* [ASSIGNED TASK]: Please reproduce the data exactly and omit the pictures.
==========
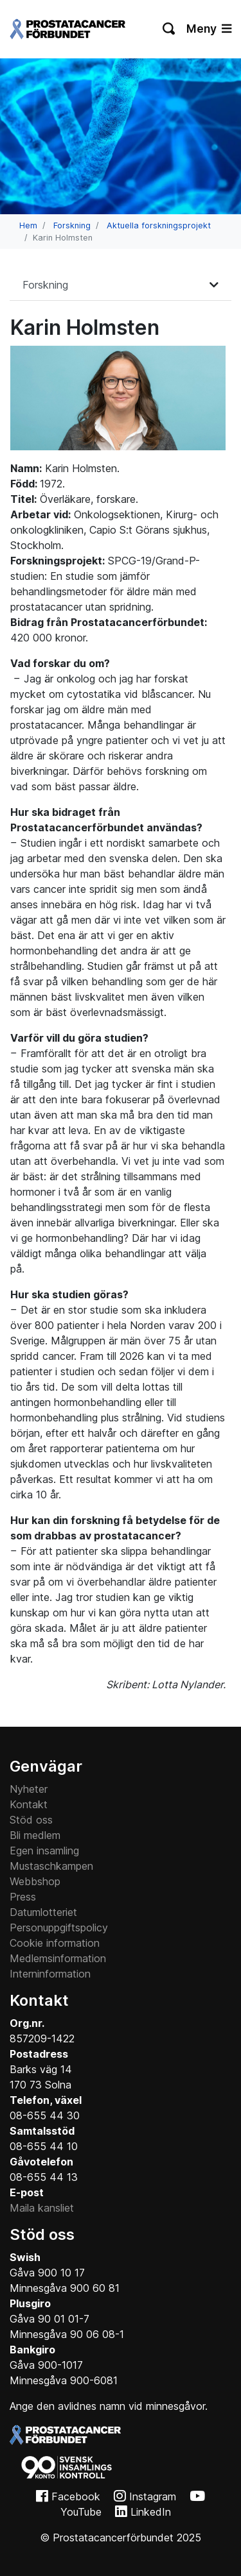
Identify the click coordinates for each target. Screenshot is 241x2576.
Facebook (75, 2496)
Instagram (152, 2496)
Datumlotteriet (43, 1912)
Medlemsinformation (58, 1958)
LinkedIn (150, 2511)
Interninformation (50, 1973)
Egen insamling (44, 1850)
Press (23, 1896)
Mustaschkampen (51, 1866)
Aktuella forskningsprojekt (159, 225)
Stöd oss (31, 1819)
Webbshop (35, 1881)
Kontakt (29, 1804)
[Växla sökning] (169, 28)
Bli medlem (35, 1835)
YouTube (81, 2511)
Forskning (72, 225)
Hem (28, 225)
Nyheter (29, 1789)
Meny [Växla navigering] (208, 28)
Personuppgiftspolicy (59, 1927)
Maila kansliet (42, 2207)
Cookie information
==========
* [ANSWER SPACE]:
Identify the click coordinates for each target. Screenshot is 241x2576.
Facebook (75, 2496)
Instagram (152, 2496)
Datumlotteriet (43, 1912)
Medlemsinformation (58, 1958)
LinkedIn (150, 2511)
Interninformation (50, 1973)
Egen insamling (44, 1850)
Press (23, 1896)
Mustaschkampen (51, 1866)
Aktuella forskningsprojekt (159, 225)
Stöd oss (31, 1819)
Webbshop (35, 1881)
Kontakt (29, 1804)
[Växla sökning] (169, 28)
Bli medlem (35, 1835)
YouTube (81, 2511)
Forskning (72, 225)
Hem (28, 225)
Nyheter (29, 1789)
Meny [Växla navigering] (208, 28)
Personuppgiftspolicy (59, 1927)
Maila kansliet (42, 2207)
Cookie information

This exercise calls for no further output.